Jakarta (Indonesia Window) – Kutub Utara memanas hingga tiga kali lebih cepat dari bagian Bumi lainnya, memberikan tekanan yang meningkat pada lapisan es Greenland dan mata pencaharian di wilayah ini, kata sekelompok ilmuwan pada Kamis (14/10).
Greenland telah kehilangan lebih banyak es daripada yang terbekukan setiap tahun sejak akhir 1990-an. Namun, pencairan es belum merata di seluruh pulau terbesar di dunia tersebut, dengan pantai barat yang paling parah mengalami kondisi ini.
Pencairan permukaan lapisan es Greenland yang diamati dan hilangnya massa gletser akibat percepatan efek perubahan iklim telah menjadi salah satu kontributor terbesar kenaikan permukaan laut sejak tahun 2000, kata para peneliti.
“Lapisan es di sekitar Greenland berubah. Lebih tipis, pecah lebih awal, dan lebih sering terbuka,” kata Ruth Mottram, ilmuwan iklim di Institut Meteorologi Denmark, pada acara online, Kamis.
“Eksperimen kami juga menunjukkan bahwa lapisan es sangat sensitif terhadap jalur emisi saat ini. Semakin rendah emisi, semakin sedikit pemanasan dan semakin sedikit pencairan es yang kami lihat dalam simulasi kami,” katanya.
Menjaga pemanasan global hingga 1,5 derajat benar-benar dapat “membuat perbedaan”, tambahnya, mengacu pada target utama kesepakatan iklim Paris (Paris Agreement) 2015.
Para ahli percaya bahwa lapisan es Greenland lebih mungkin untuk tetap stabil jika target Paris terpenuhi, meskipun masih belum pasti bagaimana lautan berkontribusi pada mundurnya gletser di daerah rapuh di Bumi ini.

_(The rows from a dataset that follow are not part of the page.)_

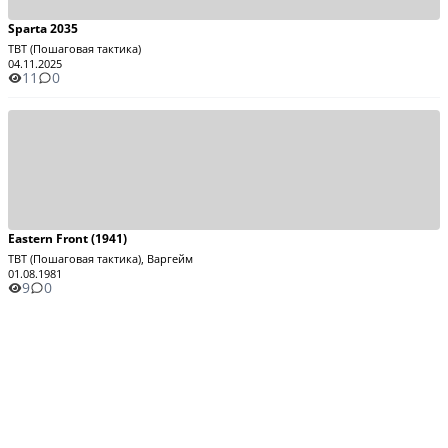
Sparta 2035
TBT (Пошаговая тактика)
04.11.2025
11
0
Eastern Front (1941)
TBT (Пошаговая тактика), Варгейм
01.08.1981
9
0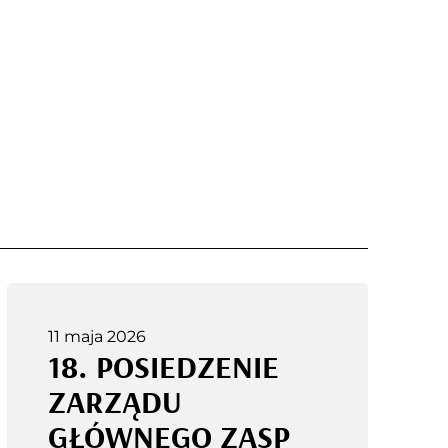
11 maja 2026
18. POSIEDZENIE
ZARZĄDU
GŁÓWNEGO ZASP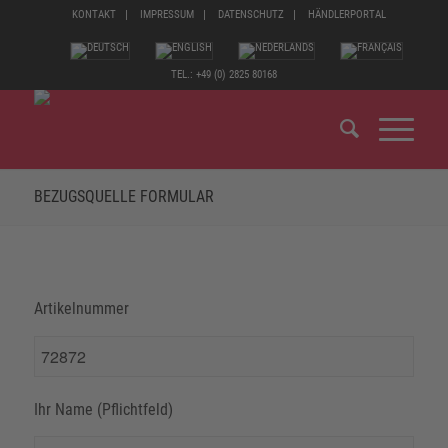
KONTAKT
IMPRESSUM
DATENSCHUTZ
HÄNDLERPORTAL
TEL.: +49 (0) 2825 80168
BEZUGSQUELLE FORMULAR
Artikelnummer
Ihr Name (Pflichtfeld)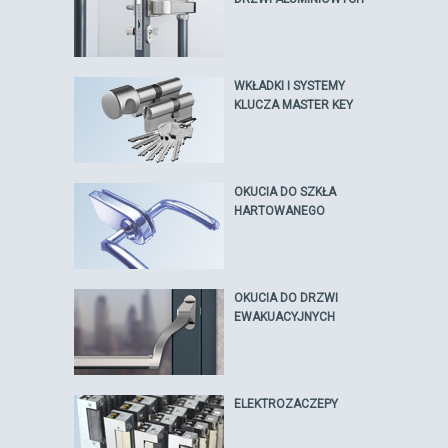
WKŁADKI I SYSTEMY
KLUCZA MASTER KEY
OKUCIA DO SZKŁA
HARTOWANEGO
OKUCIA DO DRZWI
EWAKUACYJNYCH
ELEKTROZACZEPY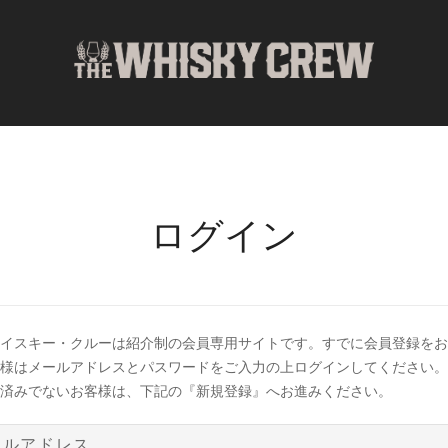
ログイン
イスキー・クルーは紹介制の会員専用サイトです。すでに会員登録をお
様はメールアドレスとパスワードをご入力の上ログインしてください。
済みでないお客様は、下記の『新規登録』へお進みください。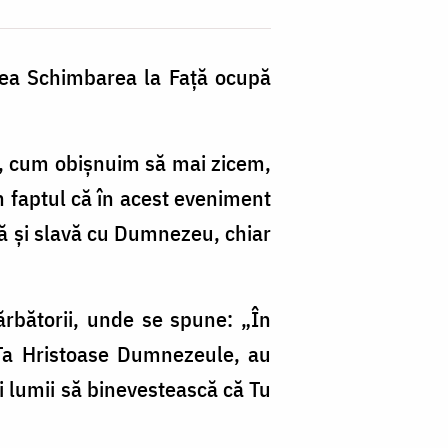
area Schimbarea la Faţă ocupă
i, cum obișnuim să mai zicem,
n faptul că în acest eveniment
ă și slavă cu Dumnezeu, chiar
ărbătorii, unde se spune: „În
 Ta Hristoase Dumnezeule, au
i lumii să binevestească că Tu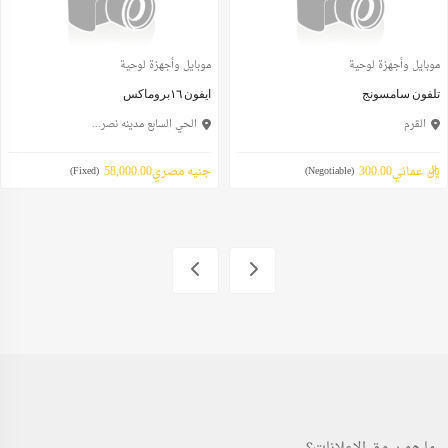
موبايل وأجهزة لوحية
موبايل وأجهزة لوحية
تلفون سامسونج
ايفون ١٦بروماكس
القرم
الحي السابع مدينه نصر...
ريال عماني300.00
جنيه مصري58,000.00
(Fixed)
(Negotiable)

Bahkan di bawah skenario emisi rendah, permukaan laut masih bisa naik hingga 30 sentimeter pada tahun 2100, dengan dampak yang parah bagi masyarakat di zona pesisir.
Sebagai tanda perubahan iklim yang tak terbantahkan, dan untuk pertama kalinya dalam sejarah, bahkan hujan turun di titik tertinggi Greenland pada musim panas ini, yakni di Stasiun Puncak National Science Foundation, yang terletak 3.126 meter di atas permukaan laut.
Suhu telah meningkat di Greenland rata-rata dua derajat setahun. Tetapi, menurut Jason Eric Box, seorang profesor dari Survei Geologi Denmark dan Greenland, wilayah Denmark dapat menghadapi kenaikan lima derajat dalam pemanasan musim panas, bahkan jika kesepakatan Paris berhasil.
“Semakin banyak emisi dibatasi, semakin lambat es akan hilang sehingga kita bisa mengulur waktu,” kata Box.
“Banyak tekanan harus dirasakan di COP26, di mana semoga perjanjian internasional memiliki penegakan hukum agar kebijakan memiliki efek nyata di masa depan,” tambahnya, merujuk pada KTT iklim global di Skotlandia pada 31 Oktober-12 Novemer 2021.
Tantangannya “secara politis rumit”, katanya, karena pencairan lapisan es semakin cepat sekarang, sementara manfaat dari kebijakan yang akan datang hanya akan terasa beberapa dekade dari hari ini.
Berdasarkan tren saat ini, Arktik (Kutub Utara) akan bebas es di musim panas pada tahun 2050.
Komisi Eropa pekan ini menyerukan moratorium eksplorasi minyak dan gas di wilayah Arktik, sebagai bagian dari strategi Arktik yang diperbarui.
Awal tahun ini, Pemerintah Greenland, Naalakkersuisut, menangguhkan semua eksplorasi minyak dan gas baru.
“Langkah ini diambil demi alam kita, demi perikanan kita, demi industri pariwisata kita, dan untuk memfokuskan bisnis kita pada potensi yang berkelanjutan,” katanya dalam sebuah pernyataan.
Sebuah studi baru-baru ini memperkirakan bahwa ada 2,4 miliar barel minyak yang tersedia di lepas pantai barat Greenland.
Pemerintah sayap kiri baru Norwegia, sementara itu, mengumumkan pekan ini bahwa mereka akan terus mencari minyak dan gas, mengeluarkan izin pengeboran baru dalam empat tahun ke depan.